Kali | History Today - 2 minutes read


Likeness of the goddess Kali, Nepal, unknown date.
Likeness of the goddess Kali, Nepal, unknown date. Bridgeman Images.

With her lolling tongue, garland of decapitated heads and girdle of severed limbs, brandishing a bloodied sword in one of her four arms as she dances wildly on the prostrate body of her consort Shiva, the Hindu goddess Kali is not a typical image of nurturing motherhood. Yet she is widely revered as such throughout the Indian subcontinent. Kali is a warrior goddess, who slays evil as saviour of the innocent; she is the manifestation of the Divine Mother and of shakti, the positive universal creative cosmic energy.


However, the Western tradition has tended to emphasise the negative aspects of Kali’s appearance, seeing her as a fierce combatant, who becomes frenzied on the blood of her victims; perhaps akin to the Furies of Greco-Roman mythology, the underworld goddesses of vengeance, more representative of death and destruction than of fostering protection. The analytical psychologist Carl Jung described Kali as ‘terrifying and inescapable, like fate’, perhaps picking up on her name which, etymologically, is the feminine form of kala, or time, the ‘relentless devourer’. The contemporary philosopher Vrinda Dalmiya has described her unique power: 


The mother here is anything but domestic … Kali is thus the paradox: she is the Primal Mother who brings forth all life even while she signifies death. … The fear of death, along with the Hindu belief in karma and rebirth, serves as an impetus to be moral.

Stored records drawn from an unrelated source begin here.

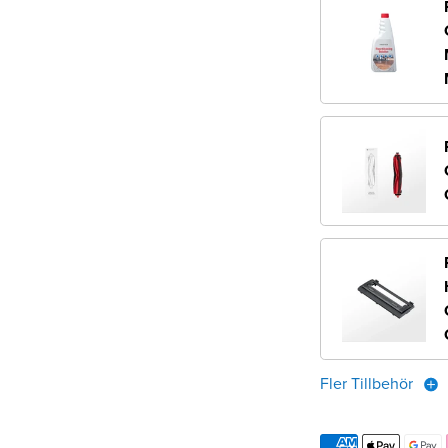
Fler Tillbehör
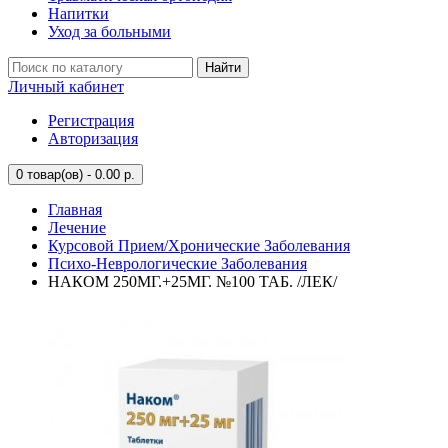
Напитки
Уход за больными
Найти
Личный кабинет
Регистрация
Авторизация
0
товар(ов) - 0.00 р.
Главная
Лечение
Курсовой Прием/Хронические Заболевания
Психо-Неврологические Заболевания
НАКОМ 250МГ.+25МГ. №100 ТАБ. /ЛЕК/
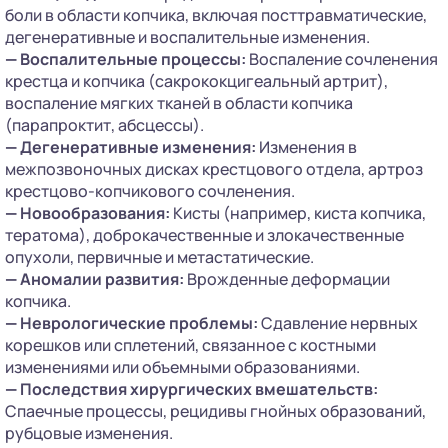
боли в области копчика, включая посттравматические,
дегенеративные и воспалительные изменения.
—
Воспалительные процессы:
Воспаление сочленения
крестца и копчика (сакрококцигеальный артрит),
воспаление мягких тканей в области копчика
(парапроктит, абсцессы).
—
Дегенеративные изменения:
Изменения в
межпозвоночных дисках крестцового отдела, артроз
крестцово-копчикового сочленения.
—
Новообразования:
Кисты (например, киста копчика,
тератома), доброкачественные и злокачественные
опухоли, первичные и метастатические.
—
Аномалии развития:
Врожденные деформации
копчика.
—
Неврологические проблемы:
Сдавление нервных
корешков или сплетений, связанное с костными
изменениями или объемными образованиями.
—
Последствия хирургических вмешательств:
Спаечные процессы, рецидивы гнойных образований,
рубцовые изменения.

Prototypical images of Kali go back at least 3,000 years to Vedic period India, whose literature helped shape Hinduism as we know it today. Kali first appears as a devis or goddess in the Sanskrit text Devi Mahatmyam (‘In Praise of the Goddess’), which in its best known form was probably written in the sixth century. She has various manifestations in Hinduism and shrines to and statues of her abound throughout India, not just in temples. On many a dashboard of the once-ubiquitous Indian taxi, the Hindustan Ambassador, one will see an image of Kali, the protective mother, and also in the name of chemists, restaurants and supermarkets. She even featured in posters for an eponymous brand of Indian cigarettes, when smoking was still promoted as beneficial to one’s health. Her influence is not confined to India; her protruding tongue was combined with Mick Jagger’s mouth by the designer John Pasche to create the ‘Hot Lips’ logo used by the English rock band the Rolling Stones.